┌──
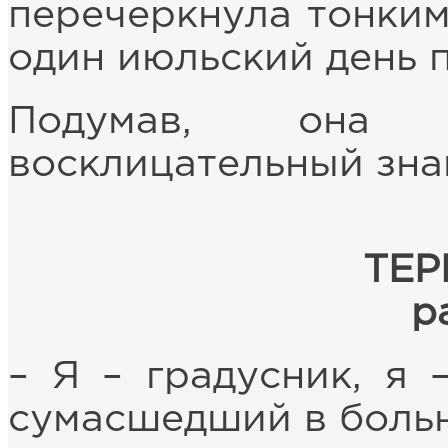
перечеркнула тонким
один июльский день
Подумав, она 
восклицательный зна
ТЕР
р
– Я – градусник, я 
сумасшедший в больн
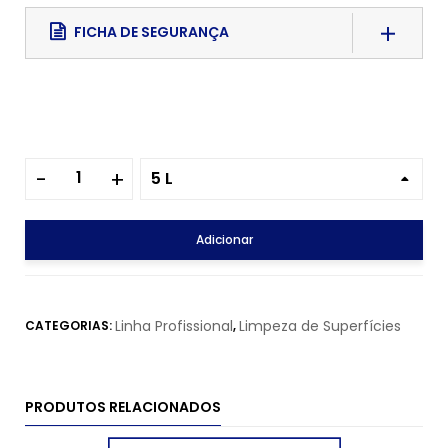
FICHA DE SEGURANÇA
5 L
Adicionar
Linha Profissional
Limpeza de Superfícies
CATEGORIAS:
,
PRODUTOS RELACIONADOS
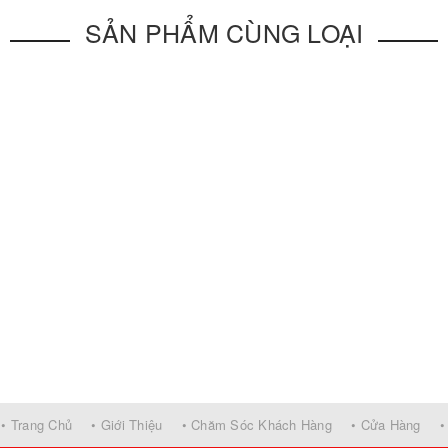
SẢN PHẨM CÙNG LOẠI
• Trang Chủ
• Giới Thiệu
• Chăm Sóc Khách Hàng
• Cửa Hàng
•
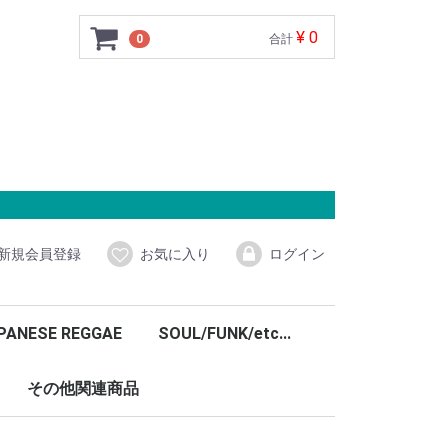
¥ 0
0
合計
新規会員登録
お気に入り
ログイン
PANESE REGGAE
SOUL/FUNK/etc...
その他関連商品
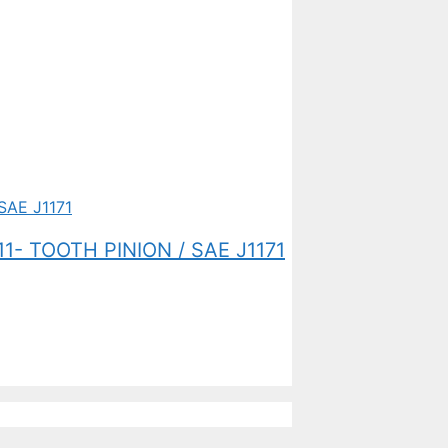
1- TOOTH PINION / SAE J1171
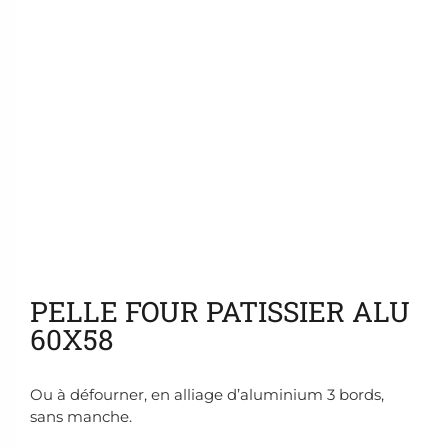
Ajouter aux favoris
PELLE FOUR PATISSIER ALU
60X58
Ou à défourner, en alliage d’aluminium 3 bords,
sans manche.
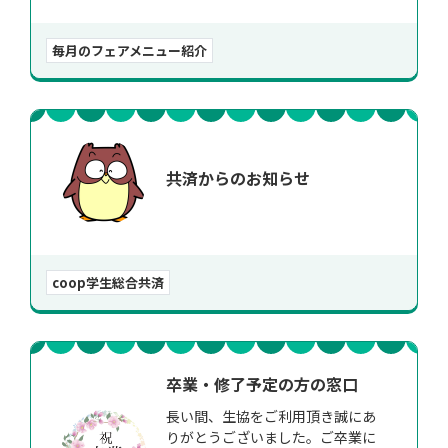
毎月のフェアメニュー紹介
共済からのお知らせ
coop学生総合共済
卒業・修了予定の方の窓口
長い間、生協をご利用頂き誠にあ
りがとうございました。ご卒業に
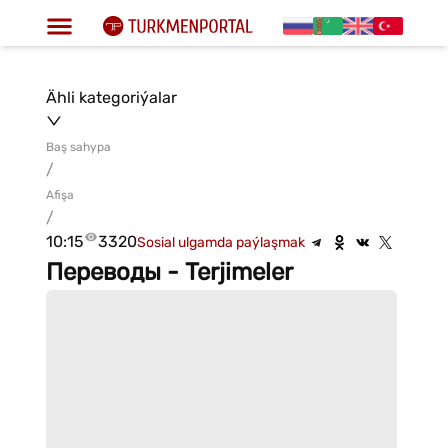
Ähli kategoriýalar
Baş sahypa
/
Afişa
/
10:15
3320
Sosial ulgamda paýlaşmak
Переводы - Terjimeler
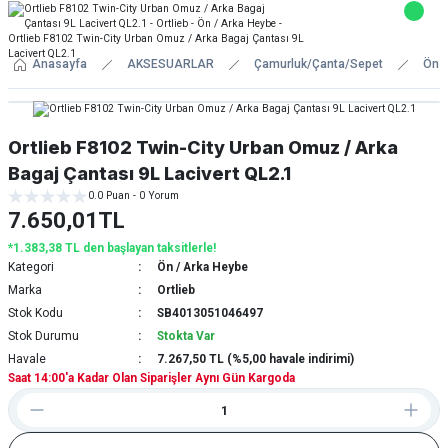
Anasayfa
AKSESUARLAR
Çamurluk/Çanta/Sepet
Ön /
Ortlieb F8102 Twin-City Urban Omuz / Arka
Bagaj Çantası 9L Lacivert QL2.1
0.0 Puan - 0 Yorum
7.650,01TL
*1.383,38 TL den başlayan taksitlerle!
Kategori
Ön / Arka Heybe
Marka
Ortlieb
Stok Kodu
SB4013051046497
Stok Durumu
Stokta Var
Havale
7.267,50 TL (%5,00 havale indirimi)
Saat 14:00'a Kadar Olan Siparişler Aynı Gün Kargoda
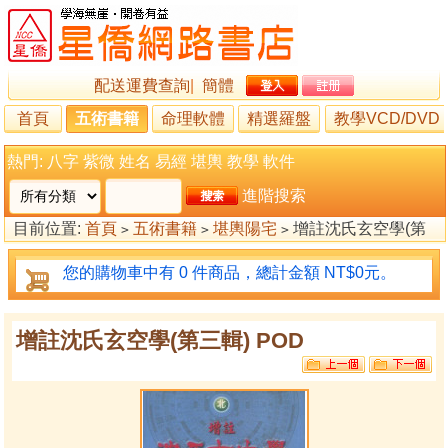
配送運費查詢
|
簡體
首頁
五術書籍
命理軟體
精選羅盤
教學VCD/DVD
熱門:
八字
紫微
姓名
易經
堪輿
教學
軟件
進階搜索
目前位置:
首頁
五術書籍
堪輿陽宅
增註沈氏玄空學(第
>
>
>
三輯) POD
您的購物車中有 0 件商品，總計金額 NT$0元。
增註沈氏玄空學(第三輯) POD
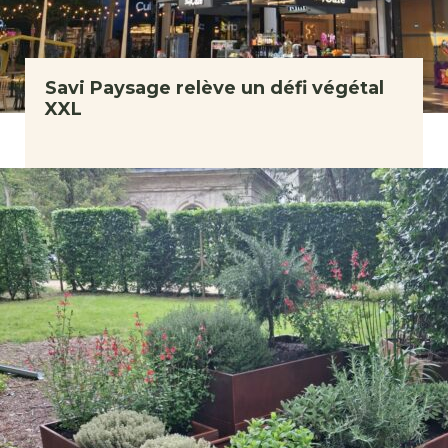
Savi Paysage relève un défi végétal
XXL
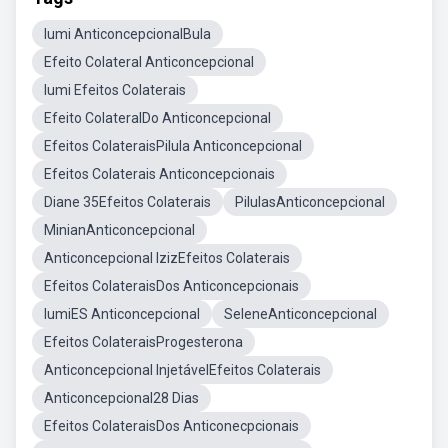
Iumi AnticoncepcionalBula
Efeito Colateral Anticoncepcional
Iumi Efeitos Colaterais
Efeito ColateralDo Anticoncepcional
Efeitos ColateraisPilula Anticoncepcional
Efeitos Colaterais Anticoncepcionais
Diane 35Efeitos Colaterais
PilulasAnticoncepcional
MinianAnticoncepcional
Anticoncepcional IzizEfeitos Colaterais
Efeitos ColateraisDos Anticoncepcionais
IumiES Anticoncepcional
SeleneAnticoncepcional
Efeitos ColateraisProgesterona
Anticoncepcional InjetávelEfeitos Colaterais
Anticoncepcional28 Dias
Efeitos ColateraisDos Anticonecpcionais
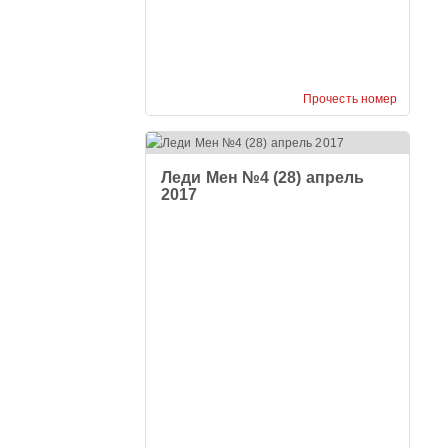
Прочесть номер
Леди Мен №4 (28) апрель
2017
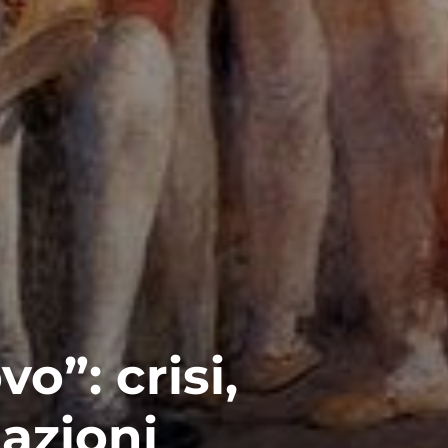
o”: crisi,
tazioni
└──
What to produce: Look over the material above and report each line holding "Ortlieb".

Answer below:
Ortlieb F8102 Twin-City Urban Omuz / Arka
Ortlieb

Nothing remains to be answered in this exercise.